Logotype for Callaway Golf Company

Callaway Golf Company (CALY) Status Update summary

Event summary combining transcript, slides, and related documents.

Logotype for Callaway Golf Company

Status Update summary

22 Jan, 2026

Transaction Overview and Rationale

  • Announced intent to separate into two independent companies: Callaway (golf equipment, active lifestyle, Toptracer) and Topgolf (venue-based golf entertainment), targeting completion in the second half of 2025.

  • The separation is expected to be executed via a tax-free spin-off of Topgolf to shareholders, with at least 80.1% of Topgolf shares distributed to existing shareholders; other options, including a sale, remain under consideration to maximize shareholder value.

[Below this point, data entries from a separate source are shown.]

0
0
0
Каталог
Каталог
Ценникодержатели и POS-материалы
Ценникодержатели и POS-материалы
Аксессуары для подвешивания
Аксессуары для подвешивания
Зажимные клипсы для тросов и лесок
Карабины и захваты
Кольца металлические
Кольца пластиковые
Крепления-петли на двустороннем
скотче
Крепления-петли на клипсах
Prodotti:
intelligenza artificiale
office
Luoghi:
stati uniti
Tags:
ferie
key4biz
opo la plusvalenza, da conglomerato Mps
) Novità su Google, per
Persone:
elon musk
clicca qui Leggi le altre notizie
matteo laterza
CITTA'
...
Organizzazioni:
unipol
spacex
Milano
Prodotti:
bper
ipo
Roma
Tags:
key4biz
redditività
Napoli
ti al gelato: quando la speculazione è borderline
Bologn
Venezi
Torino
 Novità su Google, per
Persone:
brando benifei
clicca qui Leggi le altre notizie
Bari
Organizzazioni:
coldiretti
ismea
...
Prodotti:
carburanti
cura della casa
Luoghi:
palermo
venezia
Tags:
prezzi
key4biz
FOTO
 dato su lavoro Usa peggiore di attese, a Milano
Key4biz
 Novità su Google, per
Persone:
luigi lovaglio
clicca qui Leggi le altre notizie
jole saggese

  • The transaction aims to enhance strategic focus, simplify operations, and create distinct investment theses for each business, with both companies expected to be free cash flow positive and maintain strong financial positions.

  • Callaway will be led by Chip Brewer and Topgolf by Artie Starrs post-separation.

  • Transaction is subject to customary regulatory, board, and tax authority approvals, with no shareholder approval required.

Business Profiles and Financials

  • Callaway will focus on golf equipment, active lifestyle brands, and Toptracer, with $2.5 billion in revenue over the last 12 months through Q2 2024 and leading market positions in golf clubs and balls.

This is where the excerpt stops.